## Goal of the exercise
Could you print, exactly as they stand, the lines from the one holding "Purlés akadēmija" to the end of the data below, and nothing more?

Saved data entries:
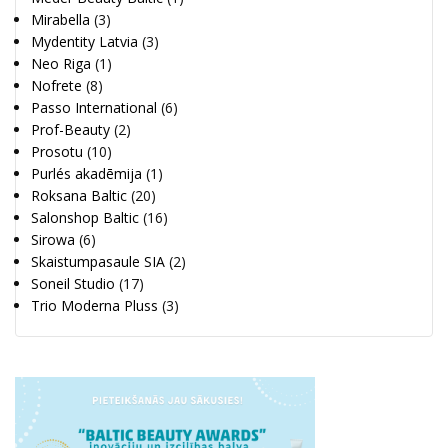
Mirabella
(3)
Mydentity Latvia
(3)
Neo Riga
(1)
Nofrete
(8)
Passo International
(6)
Prof-Beauty
(2)
Prosotu
(10)
Purlés akadēmija
(1)
Roksana Baltic
(20)
Salonshop Baltic
(16)
Sirowa
(6)
Skaistumpasaule SIA
(2)
Soneil Studio
(17)
Trio Moderna Pluss
(3)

## Exercise solution
Purlés akadēmija
(1)
Roksana Baltic
(20)
Salonshop Baltic
(16)
Sirowa
(6)
Skaistumpasaule SIA
(2)
Soneil Studio
(17)
Trio Moderna Pluss
(3)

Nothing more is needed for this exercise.